The caveat is that we know that the party platform and their leader is a big part of what you are being sold. Often parties are selling a lot of the same options in the package. Sometimes the Liberals seem more like Conservatives and sometimes they seem more like the NDP. With party values shifting left and right over time, I am likely to shift my vote to the candidate/platform combination that I feel is in the best interests of my country or at least will do the most towards thwarting the least desirable outcome for my country. I think that makes me guilty of being both a swing voter and even worse a strategic swing voter - no brand loyalty - I'm going to need to be convinced each time and even then I might vote for my second choice if my first choice looks hopeless.* Regardless, I take voting very seriously and have missed voting only once since I turned 18.

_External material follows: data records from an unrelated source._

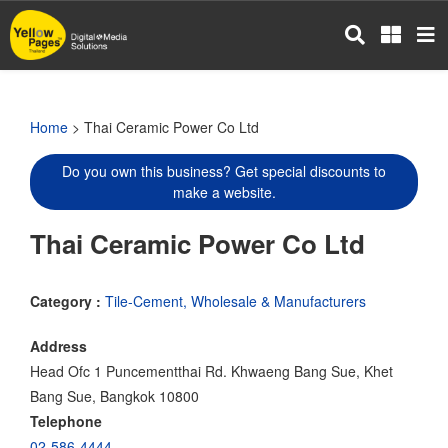
Skip
to
main
content
Home
> Thai Ceramic Power Co Ltd
Do you own this business? Get special discounts to
make a website.
Thai Ceramic Power Co Ltd
Category :
Tile-Cement, Wholesale & Manufacturers
Address
Head Ofc 1 Puncementthai Rd. Khwaeng Bang Sue, Khet
Bang Sue, Bangkok 10800
Telephone
02-586-4444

If you haven't read Margret's article yet (to save your brain after my convoluted rambling), what she did is pair up vales she wanted vs. values she didn't. I think she hits a lot of nails on the head. ***** The truth is that I am proud of my country and the notion that Canada's are caring and responsible people and frankly, if my taxes are going to pay the salaries of 308 federal politicians, I'd like to get my money's worth out of all their talents and skills with all of them working together to make my country better. I also strongly dislike being lied to or being mislead. I expect politicians to have their ear to the ground, and be willing to change their policies when the hear Canadians disagree with it - even if it makes them look indecisive. I'd much rather a flip-flopping politician that listens to their electorate than one that will stubbornly push something through so they don't have to explain why they changed their minds. I want my leader's to have a positive vision for Canada and focus their time in parliament on achieving goals, winning future elections based on their strong leadership, rather than on how much money they raised to air attack ads and how much time they wasted in parliament trying to make the others look bad.

So, enough sermonizing, find the things that you want for Canada and vote for your vision or vote for an amazing local candidate that will bring skills and wisdom to our government. Mark May 2nd on your calendar and go and vote. There were ridings won and lost over as few as 17 votes last year - so your vote could count a lot.

***[I qualify this as surprising because I once went to the length of searching the university book store to figure out which Canadian Literature prof would not make me read Margret Atwood - which amusingly meant that I ended up with a white-haired, bushy eyebrowed professor using yellowed hand-written lecture notes from his Dalhousie days - which isn't to say I didn't enjoy the course because surprisingly I did (in spite of it being an English credit that I was forced to take because of my program). I might have to read something by Margret Atwood now - just to see what I missed. (suggestions welcome)]

** (I was in Wajid Khan's riding a few years ago - you can look his storied history on Wikipedia probably)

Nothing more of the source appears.